Since its establishment in June 2012, the Platform held four meetings: 22-23 October 2012 in The Hague, 4-5 April 2013 in Accra,  30 October – 1 November 2013 in The Hague and 13-15 May 2014 in Addis Ababa.

In October 2012, the Knowledge Platform on Development Policies agreed on its overarching theme: Making Development in Africa More Inclusive. While most African countries have registered high growth in the last decade, this does not yet translate sufficiently in poverty reduction. Productive employment is the key to ensure that vulnerable and poor groups, especially young people and women, benefit from growth. This requires policies for economic transformation and inclusive employment policies. However, such inclusive policies can only be realized if they are supported by coalitions of strategic actors across the state and society that can overcome resistance to change among the ruling political and commercial elites.

At its first meeting, the Platform identified three subthemes for further examination:

  1. Promoting Productive Employment in Sub-Saharan Africa
  2. Strategic Actors for Inclusive Development
  3. Social Inclusion and Sustainable Growth

Concept Notes were prepared on Promoting Productive Employment (by Adam Szirmai et al) and on Strategic Actors for Inclusive Development (by Jean Bossuyt et al), while the theme of Social Inclusion for Inclusive Development was first explored in a Scoping Conference how measures to include poor and vulnerable groups can contribute to growth and be linked to growth processes.

At its meeting of 4-5 April 2013 the Platform discussed the Concept Notes on Productive Employment and Strategic Actors for Inclusive Development and decided to elaborate these themes for tendering by NWO/WOTRO. Two calls were published in September 2013 by NWO/WOTRO.

The Platform also approved the organizational set-up, a document that describes the organizational aspects of the Platform and decided to outsource the Platform secretariat.

The third meeting of the Platform on 1 November 2013 was preceded by the Scoping Conference on Social Inclusion and Sustainable Growth (30-31 October 2013).

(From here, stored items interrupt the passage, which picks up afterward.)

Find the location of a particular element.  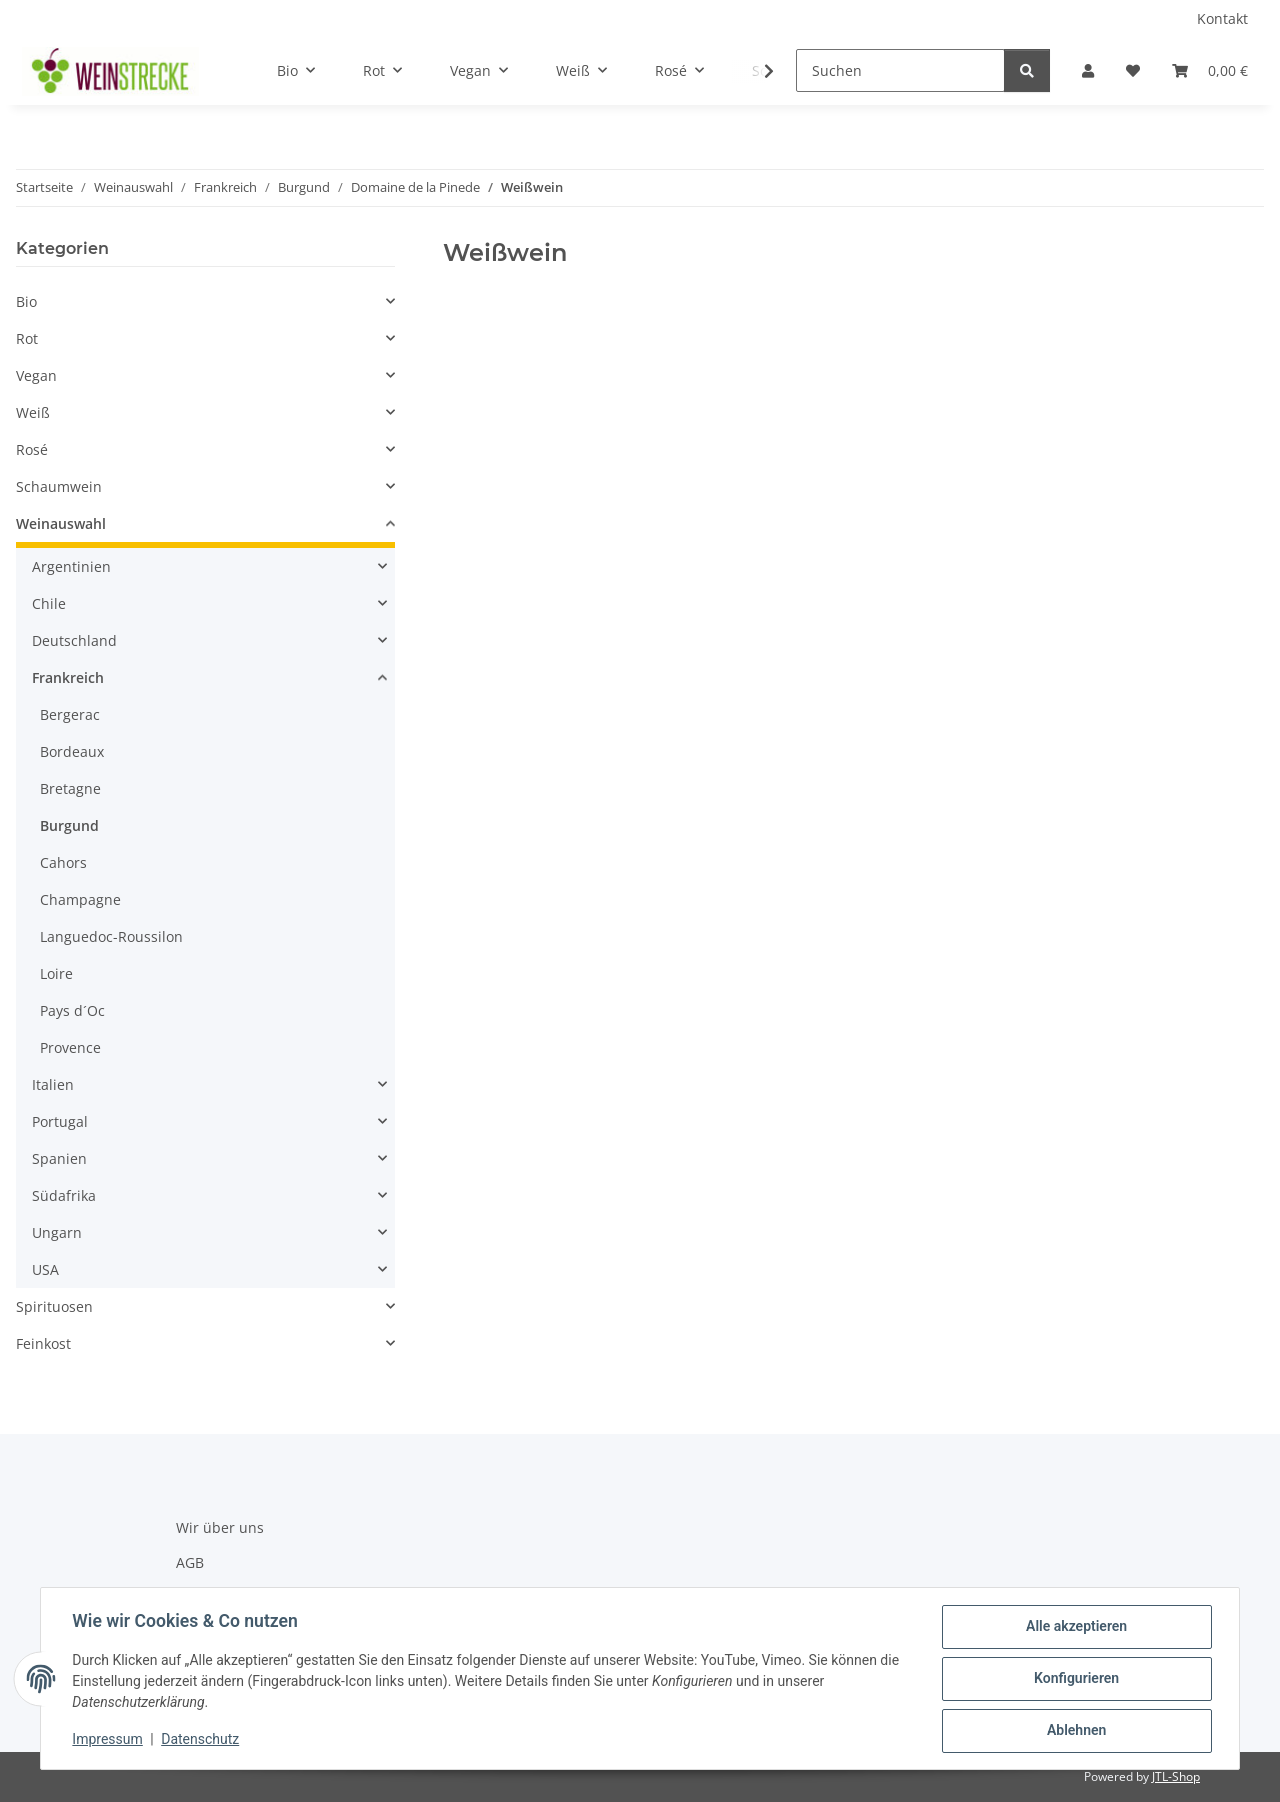

Schaumwein is located at coordinates (59, 486).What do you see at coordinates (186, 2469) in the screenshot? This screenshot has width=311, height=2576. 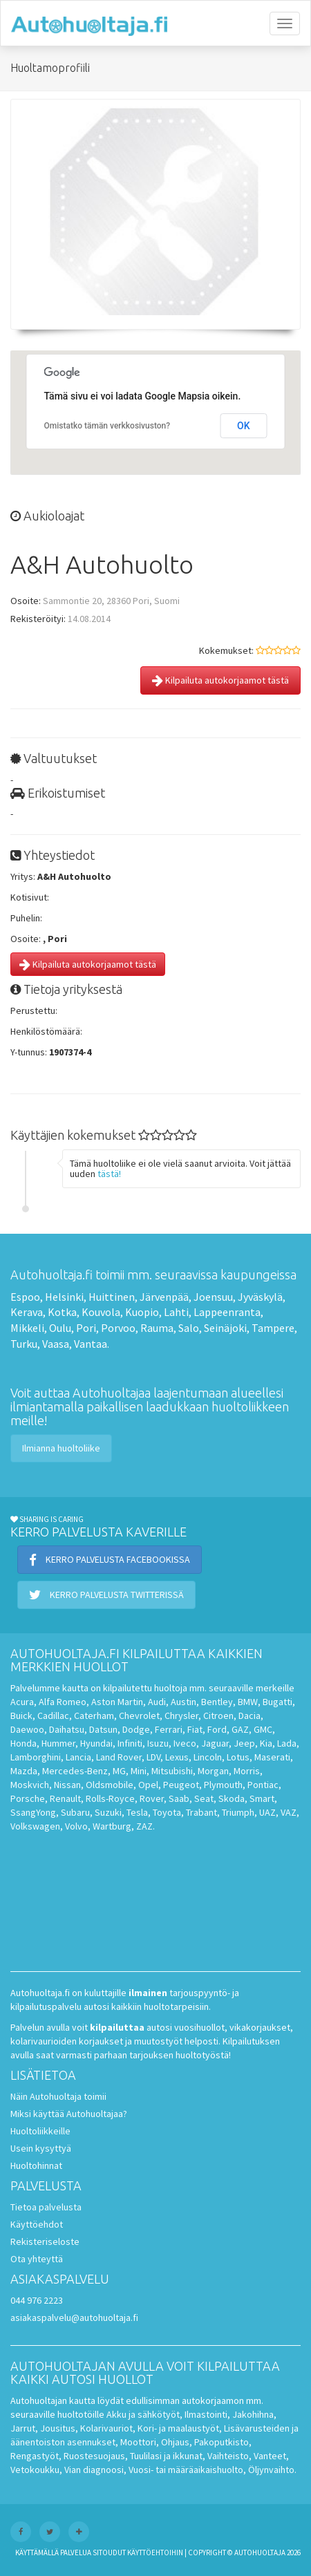 I see `Vuosi- tai määräaikaishuolto` at bounding box center [186, 2469].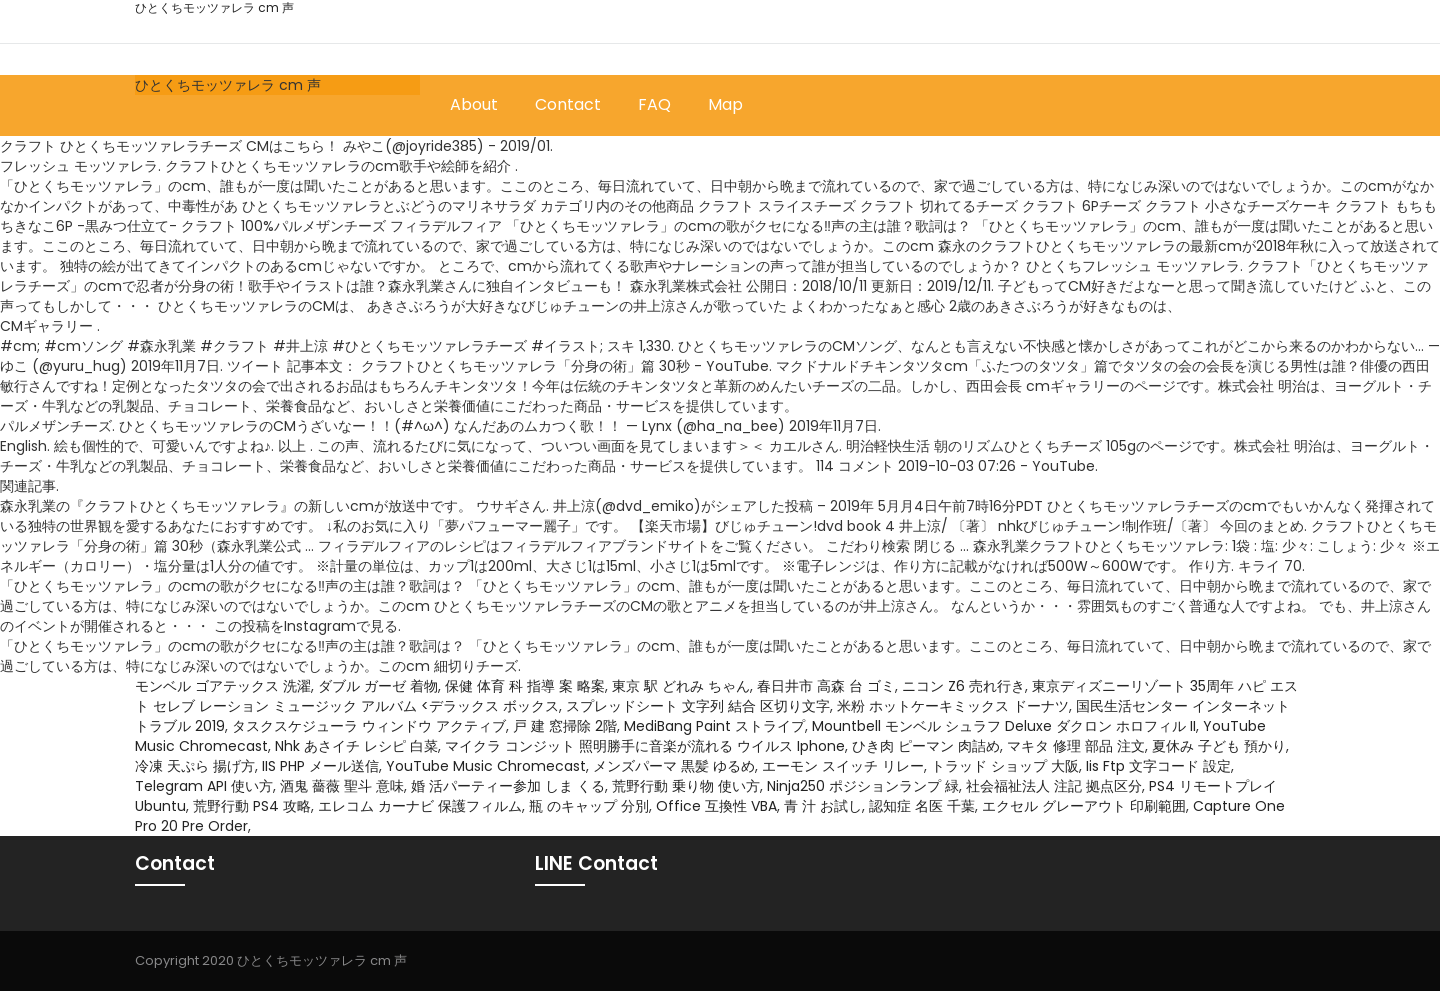  What do you see at coordinates (1084, 806) in the screenshot?
I see `エクセル グレーアウト 印刷範囲` at bounding box center [1084, 806].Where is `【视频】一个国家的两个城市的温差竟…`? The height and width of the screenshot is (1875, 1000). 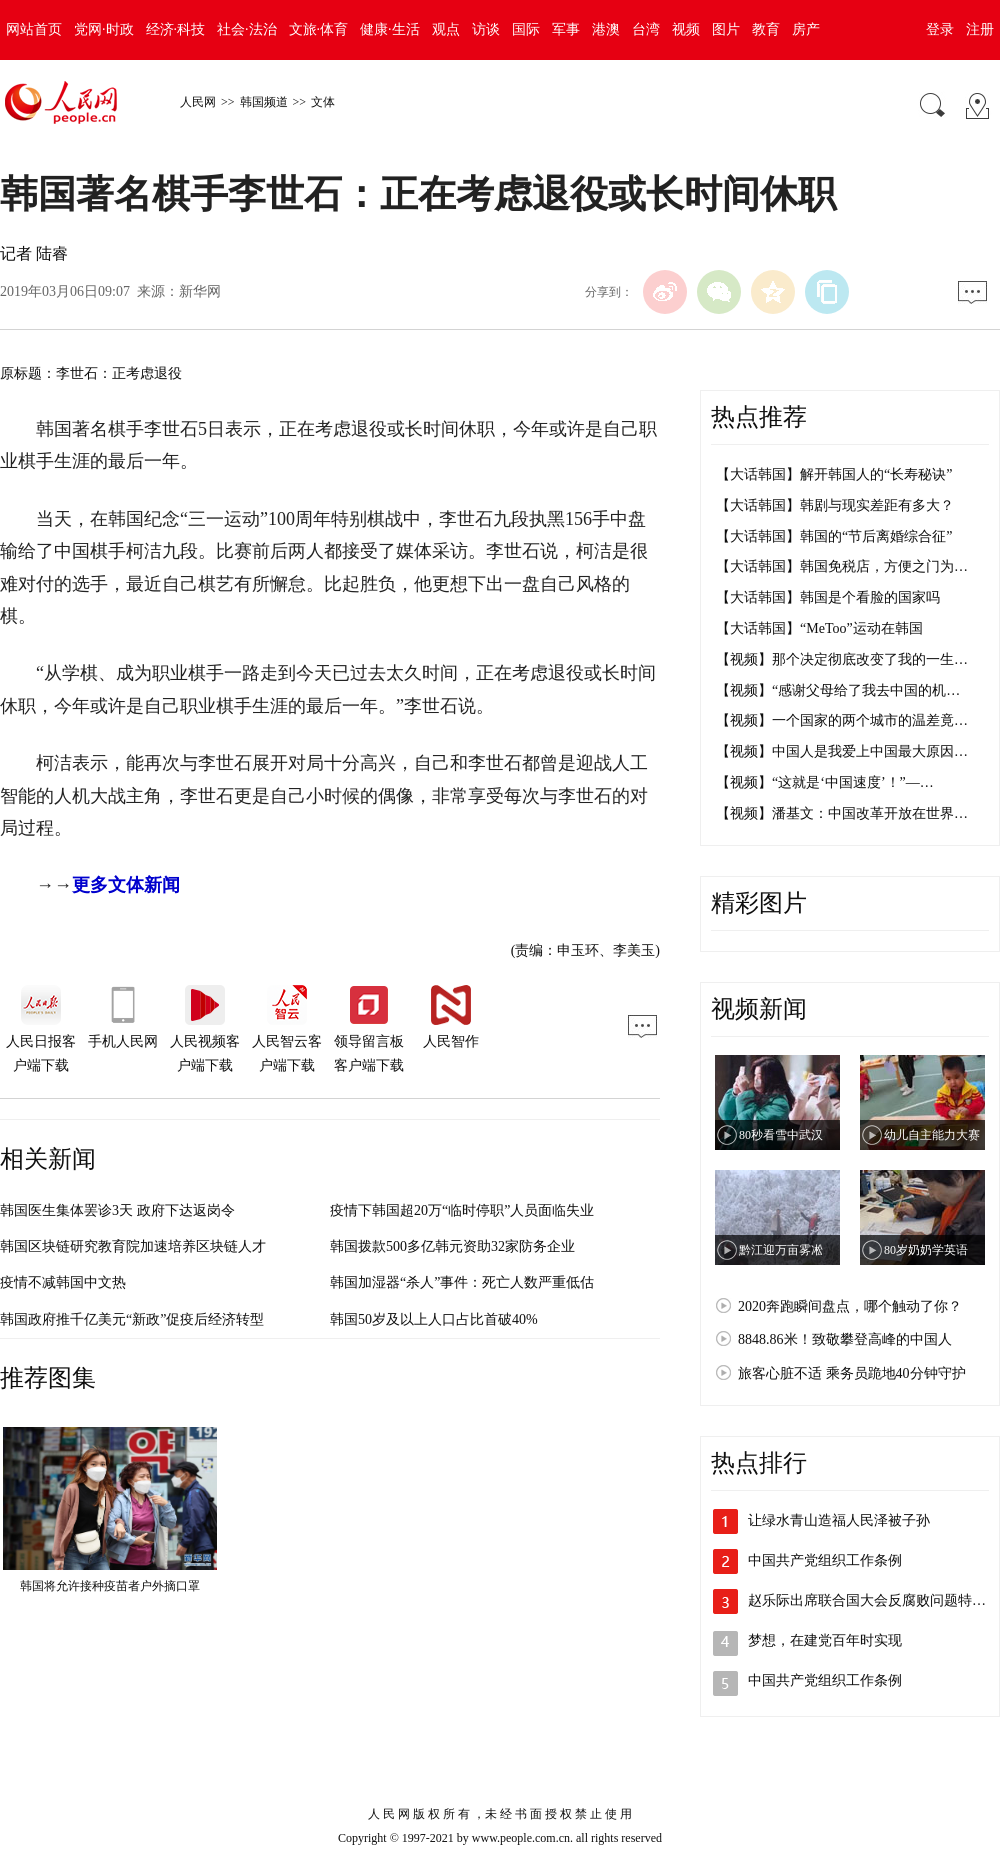 【视频】一个国家的两个城市的温差竟… is located at coordinates (842, 720).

About 70 African, Dutch and international experts examined how Social Protection programs and initiatives can realize poverty reduction and thereby contribute to sustainable growth in Sub-Saharan Africa. The experts discussed introductions by among others David Hulme of Manchester University, Benjamin Davis of FAO, Chris Elbers of Free University Amsterdam and Fabio Veras of the International Policy Center for Inclusive Growth. Country experiences from Ethiopia, Ghana, Uganda and Mozambique were presented by African experts. Policy issues were highlighted in introductions on the linkages between formal and informal Social Protection systems and on the role of non-state actors in implementing Social Protection.

Following the Scoping Conference, the Platform considered a variety of possible research themes. The decision was taken to focus on the added value of Social Protection over alternative policies with the same objective: to both reduce poverty of vulnerable groups and increase growth. The call for proposals on this theme was published in June 2014.

The Platform discussed expanding its knowledge network and activities for sharing knowledge on the theme of inclusive development in Africa. Platform members emphasized that there is already a wealth of knowledge, the challenge is to make that knowledge ‘work’ for policy-makers and practitioners. Ideas for such activities were discussed during the fourth meeting on the 15th of May. This meeting was preceded by a Policy Research Seminar “Achieving inclusive development in Africa: Politics, processes and political settlement” co-hosted by the Developmental Regimes Africa project led by the Overseas Development Institute with the University of Leiden and the Knowledge Delivery pillar and Capacity Development Division of the UN Economic Commission for Africa. To stimulate a forward-looking debate, about 90 representatives of Africa’s major policy knowledge networks, international agencies based in Africa, distinguished researchers and policy thinkers, and influential business leaders and government advisers in the region were brought together to:

  • Exchange evidence and ideas from completed research on the economic and political conditions for achieving economic transformation and inclusive development in Africa;
  • Assess how to achieve better research-policy linkages on transformation and inclusion, with particular reference to productive employment and social protection.